Referring to FIG. 6, a schematic diagram of a method 600 for obtaining predictive road noise data according to an embodiment of the present disclosure is shown. As shown in FIG. 6, the method 600 may include feature engineering on test data of a vehicle model to be predicted 610, generating test data based on the feature engineering 620, inputting the test data into a trained noise prediction model 630, and outputting predictive road noise data 640. The feature engineering on the test data of the vehicle model to be predicted 610 can obtain testing environment parameters 611, tire design parameters 612 and vehicle attribute parameters 613, such as a dynamic stiffness testing module 613a, a frequency-response-function-based first lateral wheel resonance model frequency testing module 613b, a frequency-response-function-based first lateral wheel anti-resonance model frequency testing module 613c, a tire force transfer first vertical model frequency/peak testing module 613d, a tire force transfer cavity model frequency/peak testing module 613e and the like, which is similar to the feature engineering 510 as previously described, and will not be detailed here.

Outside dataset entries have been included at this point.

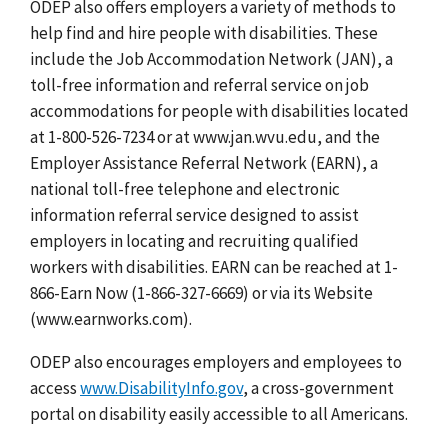
ODEP also offers employers a variety of methods to
help find and hire people with disabilities. These
include the Job Accommodation Network (JAN), a
toll-free information and referral service on job
accommodations for people with disabilities located
at 1-800-526-7234 or at www.jan.wvu.edu, and the
Employer Assistance Referral Network (EARN), a
national toll-free telephone and electronic
information referral service designed to assist
employers in locating and recruiting qualified
workers with disabilities. EARN can be reached at 1-
866-Earn Now (1-866-327-6669) or via its Website
(www.earnworks.com).
ODEP also encourages employers and employees to
access
www.DisabilityInfo.gov
, a cross-government
portal on disability easily accessible to all Americans.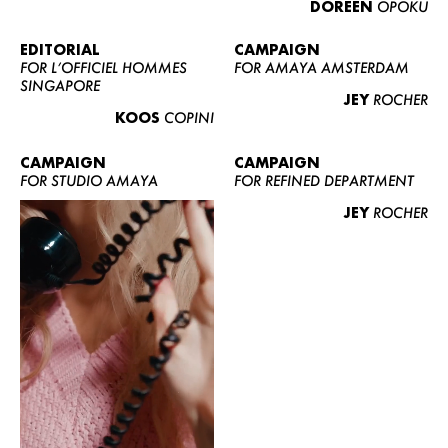
DOREEN
OPOKU
ABOUT US
CONTACT
EDITORIAL
CAMPAIGN
FOR L’OFFICIEL HOMMES
FOR AMAYA AMSTERDAM
BECOME A EUROMODEL
SINGAPORE
JEY
ROCHER
CONDITIONS
KOOS
COPINI
JOBS
CAMPAIGN
CAMPAIGN
FOR STUDIO AMAYA
FOR REFINED DEPARTMENT
JEY
ROCHER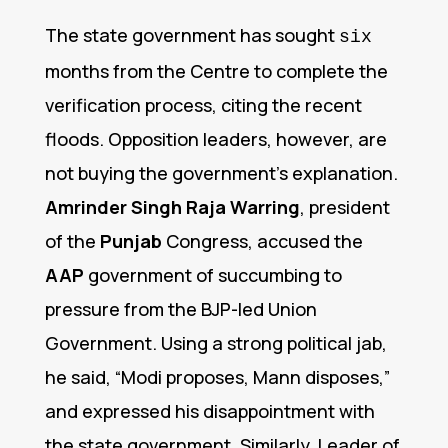
The state government has sought
six
months from the Centre to complete the
verification process, citing the recent
floods.
Opposition leaders, however, are
not buying the government’s explanation.
Amrinder Singh Raja Warring
, president
of the
Punjab
Congress, accused the
AAP
government of succumbing to
pressure from the BJP-led Union
Government.
Using a strong political jab,
he said, “Modi proposes, Mann disposes,”
and expressed his disappointment with
the state government.
Similarly, Leader of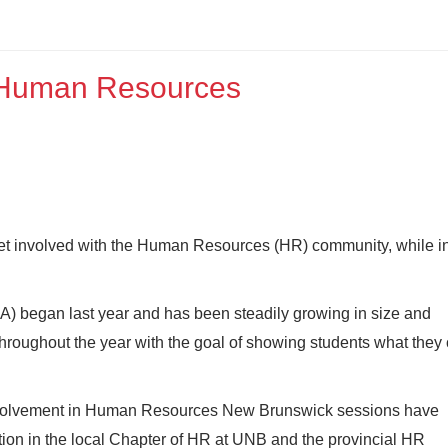
f Human Resources
 get involved with the Human Resources (HR) community, while i
 began last year and has been steadily growing in size and
roughout the year with the goal of showing students what they
 involvement in Human Resources New Brunswick sessions have
ion in the local Chapter of HR at UNB and the provincial HR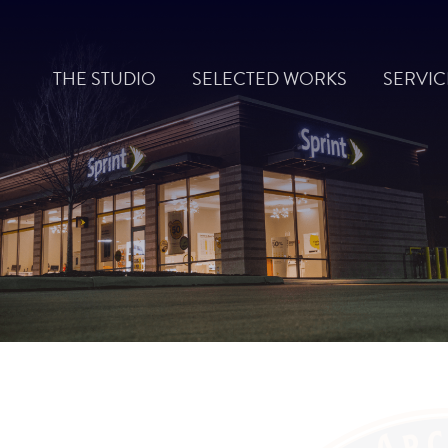
Skip
to
THE STUDIO
SELECTED WORKS
SERVIC
content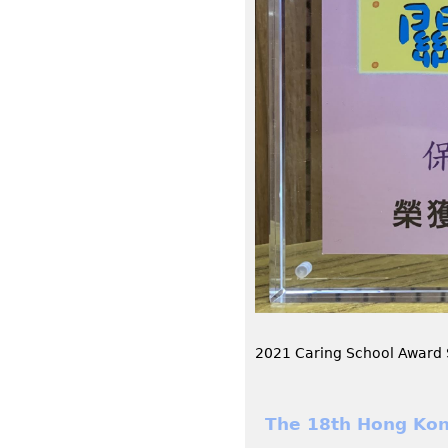
2021 Caring School Award
The 18th Hong Kon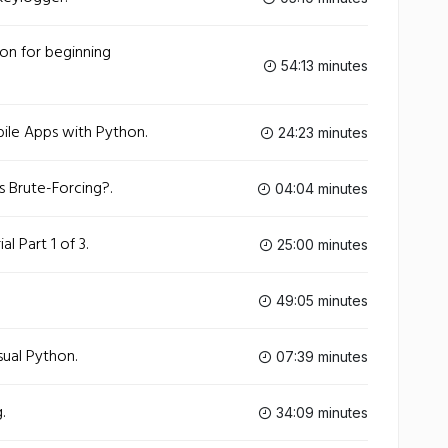
on for beginning
54:13 minutes
ile Apps with Python.
24:23 minutes
 Brute-Forcing?.
04:04 minutes
l Part 1 of 3.
25:00 minutes
49:05 minutes
sual Python.
07:39 minutes
.
34:09 minutes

Referring to FIG. 7, a schematic diagram of an interface 700 for real-time noise prediction for developing a new vehicle model according to an embodiment of the present disclosure is shown. As shown in FIG. 7, various test parameters 710 may be input in the interface 700, and a noise prediction result 720 may be output based on a trained noise prediction model. As shown in FIG. 7, the noise prediction result 720 may include noise prediction results in different frequency bands, in which the noises in different frequency bands may correspond to different noise-related characteristics, thus providing more refined results for engineers' reference. For example, FIG. 7 shows classic Drumming noise of 20-60 Hz, Rumble noise of 60-160 Hz, Cavity noise of 160-240 Hz, and so on.

Referring back to FIG. 2, at 230, contributions of various parameters in the test data to the predictive road noise data may be obtained (e.g., for development of the vehicle model) by analyzing the predictive road noise data with a SHAP explaining module. The SHAP (SHapley Additive explanations) explaining module, which is an interpretable method for a model, is mainly used to calculate a marginal contribution of a feature to a model output. With the SHAP explaining module, the prediction result of the model can be explained, thus indicating the relative significance of each input parameter.

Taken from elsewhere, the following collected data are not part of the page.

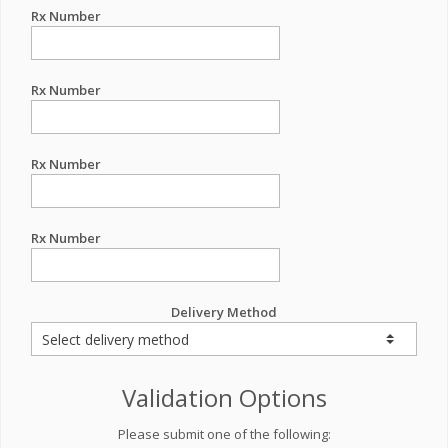
Rx Number
Rx Number
Rx Number
Rx Number
Delivery Method
Validation Options
Please submit one of the following: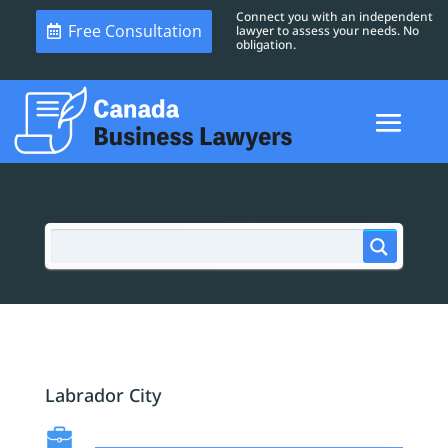
Connect you with an independent
Free Consultation
lawyer to assess your needs. No
obligation.
Labrador City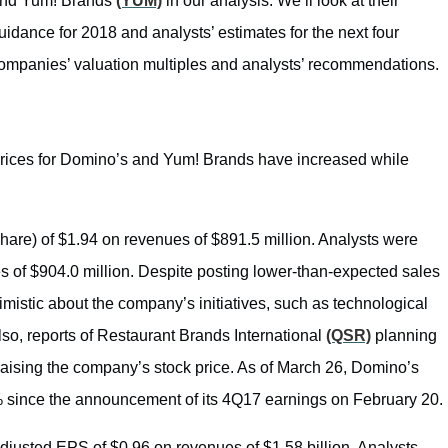
and Yum! Brands
(YUM)
in our analysis. We’ll look at their
dance for 2018 and analysts’ estimates for the next four
he companies’ valuation multiples and analysts’ recommendations.
prices for Domino’s and Yum! Brands have increased while
are) of $1.94 on revenues of $891.5 million. Analysts were
 of $904.0 million. Despite posting lower-than-expected sales
imistic about the company’s initiatives, such as technological
o, reports of Restaurant Brands International
(QSR)
planning
 raising the company’s stock price. As of March 26, Domino’s
% since the announcement of its 4Q17 earnings on February 20.
usted EPS of $0.96 on revenues of $1.58 billion. Analysts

In an embodiment according to the present disclosure, the SHAP module may analyze respective parameters in the test data respectively with respect to the noise prediction results of different frequency bands. Referring to FIG. 8A, a schematic diagram of a SHAP explanation for analyzing contributions of various parameters in test data to predictive road noise data according to an embodiment of the present disclosure is shown. As shown in FIG. 8A, for the predicted Drumming noise data of 20-60 Hz, the contributions of various parameters among the testing environment parameters, various parameters among the tire design parameters and various parameters among the vehicle attribute parameters to the predicted Drumming noise data are given respectively, including either positive contribution or negative contribution together with a range of contribution. In FIG. 8A, the vertical axis represents different vehicle attribute parameters, the horizontal axis represents the SHAP values of various vehicle attribute parameters, f(x) represents the predicted Drumming noise value of the selected Drumming noise of 20-60 Hz, and E [f(x)] represents the expectation of the noise prediction. For example, for the road surface parameter Road_Surface with a value as “GE”, its SHAP contribution value is +2.65, indicating that this parameter has a relatively large positive contribution to the predictive road noise data. For example, for the front tire width parameter Tire_Ratio_F with a value as 275, its SHAP contribution value is −0.02, indicating that this parameter has a relatively small negative contribution to the predictive road noise data.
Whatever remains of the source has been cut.